Cuando observó mi rasurado rostro y mi atavío a la usanza latina, se echó atrás gritando: «¡Anatema!» y «¡Apóstata!». No me sorprendía que no me hubiese reconocido, pues también a mí me costó trabajo reconocerlo a él, barbado como estaba, con el cabello lacio y los ojos hundidos en sus cuencas a causa de la vigilia y el ayuno. A pesar de ello, era el antiguo Gorgios Scolarios, secretario y guardasellos del último Emperador Juan —el hombre que en Florencia había firmado la unión con los demás—, el ardiente, docto, ambicioso y vital joven Gorgios.
—Soy Jean Ange —dije—. Giovanni Angelos, el franco a quien concedisteis vuestro favor hace ya muchos años, en Florencia.
Se quedó mirándome como si tuviese ante él al mismísimo Satán.
—Quizá Gorgios os conociera —chilló—. Pero ya no existe ningún Gorgios. A causa de mis pecados, renuncié a mi posición en el mundo, a mi rango como letrado y a mis honores políticos. Sólo queda Genadios, el monje, y él no os conoce. ¿Qué deseáis de mí?
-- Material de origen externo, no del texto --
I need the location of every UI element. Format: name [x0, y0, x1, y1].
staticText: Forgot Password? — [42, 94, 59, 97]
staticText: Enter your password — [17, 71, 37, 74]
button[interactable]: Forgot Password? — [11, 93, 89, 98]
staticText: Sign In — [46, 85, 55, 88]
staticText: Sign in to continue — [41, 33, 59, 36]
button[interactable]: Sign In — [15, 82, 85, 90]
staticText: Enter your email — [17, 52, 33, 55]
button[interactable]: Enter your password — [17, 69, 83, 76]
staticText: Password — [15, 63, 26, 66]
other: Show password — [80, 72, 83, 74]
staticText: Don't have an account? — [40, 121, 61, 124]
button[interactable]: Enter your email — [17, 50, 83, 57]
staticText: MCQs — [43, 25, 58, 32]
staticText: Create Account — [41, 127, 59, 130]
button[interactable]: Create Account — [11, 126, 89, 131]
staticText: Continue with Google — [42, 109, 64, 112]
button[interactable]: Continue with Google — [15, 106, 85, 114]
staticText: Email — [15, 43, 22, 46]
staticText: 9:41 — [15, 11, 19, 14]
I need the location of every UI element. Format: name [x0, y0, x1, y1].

Su fiebre y agonía espiritual no eran fingidas; sufría verdaderamente a causa de la muerte de su pueblo y de su ciudad. Para que tuviera confianza en mí, le conté mi historia en pocas palabras. Luego dije:
—Si en aquel tiempo pecasteis al estampar vuestra firma, y si ahora os halláis expiando aquel pecado, ¿por qué no lo hacéis dirigiéndoos privadamente a Dios? ¿Por qué queréis que todos compartan vuestra aflicción y sembráis la disensión precisamente cuando todas las fuerzas deberían unirse?
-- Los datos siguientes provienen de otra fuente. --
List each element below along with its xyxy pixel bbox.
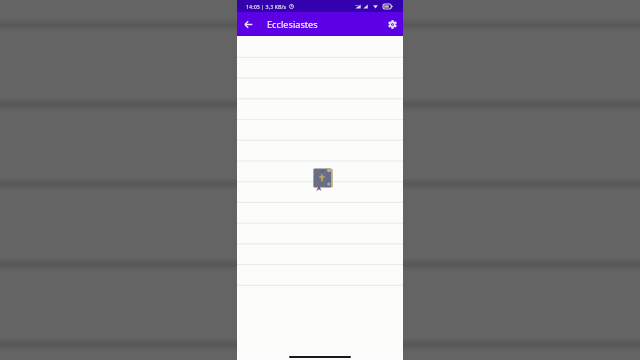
- staticText: 14:05 | 3,3 KB/s: [246, 3, 287, 10]
- button[interactable]: Chapter 11: [237, 246, 403, 267]
- button[interactable]: Settings: [384, 16, 401, 33]
- button[interactable]: Chapter 7: [237, 162, 403, 183]
- button[interactable]: Chapter 9: [237, 204, 403, 225]
- button[interactable]: Chapter 2: [237, 57, 403, 78]
- button[interactable]: Chapter 10: [237, 225, 403, 246]
- staticText: Ecclesiastes: [267, 18, 318, 31]
- button[interactable]: Back: [240, 16, 257, 33]
- button[interactable]: Chapter 6: [237, 141, 403, 162]
- button[interactable]: Chapter 4: [237, 99, 403, 120]
- button[interactable]: Chapter 3: [237, 78, 403, 99]
- button[interactable]: Chapter 8: [237, 183, 403, 204]
- other: Bible: [313, 168, 333, 191]
- button[interactable]: Chapter 12: [237, 267, 403, 288]
- button[interactable]: Chapter 5: [237, 120, 403, 141]
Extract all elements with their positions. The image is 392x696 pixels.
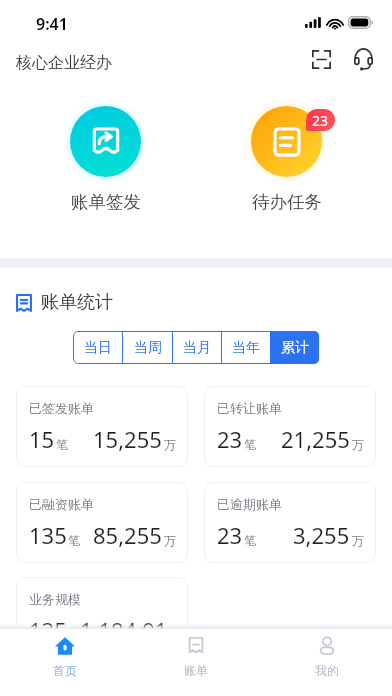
staticText: 已融资账单 <box>29 496 94 512</box>
button[interactable]: 当月 <box>173 331 221 364</box>
button[interactable]: 累计 <box>271 331 319 364</box>
staticText: 23 <box>217 520 243 550</box>
staticText: 账单签发 <box>71 191 141 213</box>
button[interactable]: 当日 <box>73 331 122 364</box>
staticText: 3,255 <box>293 520 350 550</box>
staticText: 已逾期账单 <box>217 496 282 512</box>
staticText: 笔 <box>244 533 256 548</box>
staticText: 万 <box>170 628 176 643</box>
staticText: 21,255 <box>281 424 350 454</box>
staticText: 账单统计 <box>41 291 113 314</box>
staticText: 笔 <box>68 533 80 548</box>
staticText: 万 <box>352 533 364 548</box>
staticText: 1,184,91 <box>80 615 168 645</box>
button[interactable]: 业务规模 <box>16 577 188 658</box>
staticText: 我的 <box>315 663 339 678</box>
staticText: 首页 <box>53 663 77 678</box>
staticText: 当月 <box>183 339 211 357</box>
staticText: 待办任务 <box>252 191 322 213</box>
staticText: 万 <box>164 533 176 548</box>
button[interactable]: 已逾期账单 <box>204 482 376 563</box>
staticText: 15 <box>29 424 55 454</box>
staticText: 万 <box>164 437 176 452</box>
staticText: 15,255 <box>93 424 162 454</box>
staticText: 账单 <box>184 663 208 678</box>
staticText: 核心企业经办 <box>16 53 112 73</box>
staticText: 累计 <box>281 339 309 357</box>
button[interactable]: 已转让账单 <box>204 386 376 467</box>
button[interactable]: Scan QR code <box>305 43 337 75</box>
staticText: 万 <box>352 437 364 452</box>
staticText: 23 <box>312 111 329 130</box>
staticText: 业务规模 <box>29 591 81 607</box>
staticText: 笔 <box>68 628 80 643</box>
staticText: 已转让账单 <box>217 400 282 416</box>
staticText: 笔 <box>244 437 256 452</box>
staticText: 已签发账单 <box>29 400 94 416</box>
button[interactable]: 我的 <box>261 629 392 696</box>
staticText: 23 <box>217 424 243 454</box>
button[interactable]: 当周 <box>123 331 172 364</box>
staticText: 135 <box>29 520 67 550</box>
button[interactable]: 23 <box>251 106 322 213</box>
staticText: 9:41 <box>36 13 68 35</box>
button[interactable]: 已签发账单 <box>16 386 188 467</box>
staticText: 当周 <box>134 339 162 357</box>
button[interactable]: 已融资账单 <box>16 482 188 563</box>
button[interactable]: 当年 <box>222 331 270 364</box>
staticText: 当日 <box>84 339 112 357</box>
button[interactable]: 账单签发 <box>70 106 141 213</box>
staticText: 135 <box>29 615 67 645</box>
staticText: 85,255 <box>93 520 162 550</box>
button[interactable]: 首页 <box>0 629 130 696</box>
staticText: 当年 <box>232 339 260 357</box>
staticText: 笔 <box>56 437 68 452</box>
button[interactable]: 账单 <box>130 629 261 696</box>
button[interactable]: Customer support <box>347 43 379 75</box>
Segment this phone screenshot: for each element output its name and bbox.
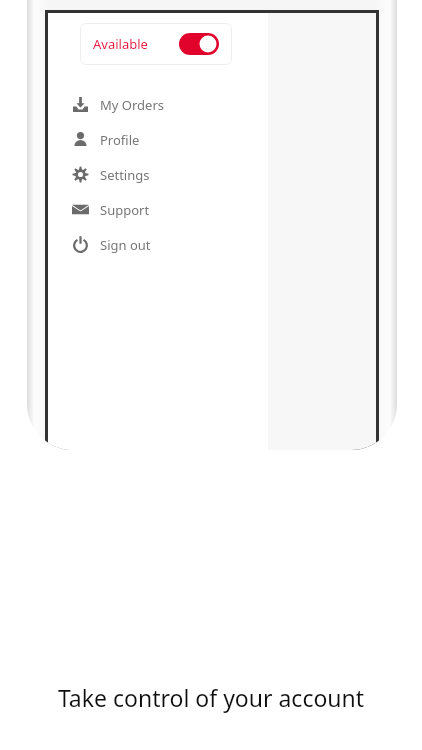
button[interactable]: Sign out [48,227,268,262]
button[interactable]: Settings [48,157,268,192]
button[interactable]: Profile [48,122,268,157]
button[interactable]: Support [48,192,268,227]
staticText: Support [100,201,150,219]
staticText: Profile [100,131,140,149]
button[interactable]: Available [80,23,232,65]
staticText: Sign out [100,236,151,254]
staticText: Settings [100,166,150,184]
staticText: My Orders [100,96,164,114]
staticText: Take control of your account [0,682,422,713]
button[interactable]: My Orders [48,87,268,122]
staticText: Available [93,35,148,53]
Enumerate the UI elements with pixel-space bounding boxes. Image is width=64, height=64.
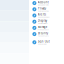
button[interactable]: Sign Out [29, 39, 64, 45]
staticText: Sounds, badges [38, 16, 50, 18]
staticText: Free up space [38, 29, 49, 31]
staticText: Theme options [38, 23, 48, 24]
staticText: Security [38, 31, 48, 35]
staticText: Storage [38, 25, 48, 29]
button[interactable]: Display [29, 19, 64, 25]
staticText: Manage profile [38, 4, 49, 6]
staticText: Account [38, 0, 49, 4]
button[interactable]: Security [29, 31, 64, 37]
staticText: Alerts [38, 13, 46, 16]
staticText: Sign Out [38, 40, 50, 43]
button[interactable]: Alerts [29, 12, 64, 19]
staticText: Display [38, 19, 47, 22]
button[interactable]: Privacy [29, 6, 64, 12]
staticText: End session [38, 43, 47, 45]
button[interactable]: Account [29, 0, 64, 6]
staticText: Control sharing [38, 10, 49, 12]
button[interactable]: Storage [29, 25, 64, 31]
staticText: Privacy [38, 7, 46, 10]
—Mi palabra y mi pluma —respondió— son el azote de Dios contra la horrible defección. Si hubieran confiado en el Señor y rechazado la ayuda de Occidente, Él habría combatido por ellos. Ahora, Constantinopla está perdida. La construcción de murallas y el acopio de armas no son más que pura vanidad. Dios ha desviado Su faz divina de nosotros y nos ha dejado a merced de los turcos.
—Aun en el caso de que Dios hablase por vuestra boca —dije—, la batalla no ha comenzado todavía. ¿Suponéis que el Emperador Constantino rendirá su ciudad por su propia y libre voluntad?
Me miró inquisitivamente, y a sus extáticos ojos afloró el agudo fulgor de un experimentado hombre de Estado.
—¿Quién habla por vuestra boca? —preguntó—. El Sultán protegerá las vidas, la subsistencia, la propiedad y, sobre todo, la religión de quienes se sometan. Con la protección del Sultán, nuestra Iglesia vivirá y florecerá su Imperio. No hace la guerra a nuestra fe, sino al Emperador. —Al ver que yo no respondía añadió—: La traición de Constantino ha demostrado que no es el verdadero basilio. Ni siquiera ha sido coronado con arreglo a la ley. Es un peor enemigo para nuestra religión que el Sultán Mohamed.
—¡Monje demente! —estallé—. ¿Sabéis lo que estáis diciendo?
Algo más calmado replicó:
—No hago ningún secreto de mis opiniones. Se las manifesté al propio Constantino en persona. No tengo nada que perder. Pero no estoy solo; tras de mí se halla el pueblo y muchos de los nobles temerosos de la cólera de Dios. Podéis comunicarlo a quien os envió.
—Os equivocáis —dije—. Ya no estoy al servicio del Sultán; pero no dudo de que os será fácil hacer llegar vuestro mensaje a sus oídos a través de otros conductos.